Rendering Glass in Shaderlight
We often get asked about how to render glass – a difficult question to answer as it really depends on the type of glass you are trying to create. For example a double glazed frosted window would require different settings to a single pane of glass.
The simplest way to render a glass material is by using the SketchUp Translucent Presets in the Material Editor. These will then be set to ‘Auto’ in the Shaderlight Material Editor giving you glass. Alternatively, you can change the Shaderlight finish type or use any other material and change it to be Transparent or Translucent to get the effect you want for your final image.
Shaderlight’s Transparent setting is probably the most frequently used for creating Glass. Transparent material is opaque and can also be coloured. It will produce reflections in the same way you would expect for normal glass.
Thin Glass Vs Thick Glass
What is the difference between Thin and Thick Glass? The main difference between the two is that thick glass will refract where as thin glass will not. Refraction means ‘The bending of a wave, such a light as it passes from one medium to another medium of different density.’
So if you are wanting to render an object which has more than one face, for example a double glazed window, then it would be best to use Thick Glass to that the light is refracted and reflected in the window. If you are creating a single sheet glass panel, then Thin Glass would be suitable.
The render below shows a wine bottle & glass. The colour used is just ‘white’ then in the Shaderlight Material Editor I have set the glass to be ‘Transparent’, ‘Thick Glass’.
A little Tip…
We often have questions about glass material not showing as ‘opaque’ on all sides. SketchUp will see a single sheet as having 2 faces – a front and a back so you need to make sure that all the faces of your object are set to the same glass material for it to render correctly.

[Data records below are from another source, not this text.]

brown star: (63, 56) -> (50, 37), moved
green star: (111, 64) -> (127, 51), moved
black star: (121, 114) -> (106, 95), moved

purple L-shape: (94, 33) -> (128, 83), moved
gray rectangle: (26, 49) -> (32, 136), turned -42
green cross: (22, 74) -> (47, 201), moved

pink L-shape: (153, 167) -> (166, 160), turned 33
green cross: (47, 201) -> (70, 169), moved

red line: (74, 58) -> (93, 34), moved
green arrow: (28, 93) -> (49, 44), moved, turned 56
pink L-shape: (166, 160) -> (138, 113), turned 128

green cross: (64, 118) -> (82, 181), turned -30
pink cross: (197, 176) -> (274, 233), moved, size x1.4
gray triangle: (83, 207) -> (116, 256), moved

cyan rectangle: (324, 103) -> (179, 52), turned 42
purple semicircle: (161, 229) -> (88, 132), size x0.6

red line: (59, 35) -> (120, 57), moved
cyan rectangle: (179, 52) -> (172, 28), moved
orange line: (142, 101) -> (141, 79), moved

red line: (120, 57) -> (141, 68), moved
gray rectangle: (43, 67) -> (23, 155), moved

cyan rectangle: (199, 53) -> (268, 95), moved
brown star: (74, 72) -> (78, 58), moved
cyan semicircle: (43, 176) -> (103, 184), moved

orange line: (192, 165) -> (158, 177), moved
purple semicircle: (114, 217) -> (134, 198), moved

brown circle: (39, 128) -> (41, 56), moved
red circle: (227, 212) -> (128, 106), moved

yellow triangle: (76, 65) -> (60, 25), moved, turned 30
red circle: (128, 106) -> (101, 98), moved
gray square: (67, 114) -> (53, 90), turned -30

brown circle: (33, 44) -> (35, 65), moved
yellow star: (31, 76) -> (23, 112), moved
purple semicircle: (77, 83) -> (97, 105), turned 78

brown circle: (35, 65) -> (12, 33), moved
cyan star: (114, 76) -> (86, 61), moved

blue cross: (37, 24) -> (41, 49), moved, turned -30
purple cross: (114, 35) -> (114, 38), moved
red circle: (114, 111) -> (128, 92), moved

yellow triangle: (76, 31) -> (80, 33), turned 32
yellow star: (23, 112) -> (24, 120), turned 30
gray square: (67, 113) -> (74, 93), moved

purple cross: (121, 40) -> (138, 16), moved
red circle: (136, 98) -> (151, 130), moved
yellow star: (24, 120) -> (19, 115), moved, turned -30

When you have a box or cube which you want to be glass, the same applies that each face has a front and back. So if you find one of the sides is not showing as opaque glass in your render you need to check all the faces are set to the correct material. There are 2 ways in which to do this:
1) Select the face so that it highlights in SketchUp, right click Reverse Faces. This will then flip that face round to expose the other side so you can check the material settings.
2) If the object is big enough navigate until you are inside so you can see the internal faces to check the materials.
Translucent Material is generally more cloudy and therefore does not reflect as much as Transparent Material. It can be used to create a frosted window or anything where the glass is to be less opaque. Again, Translucent Thin material will not refract the light, where as Translucent Thick material will refract.
The image below has been rendered using a ‘Translucent’ finish on the window. When you are creating a moody scene, I find that the Translucent finish often adds a nice feel to the overall render as it is not so shiny and reflective.
We hope that you have found this Rendering Glass Tutorial useful.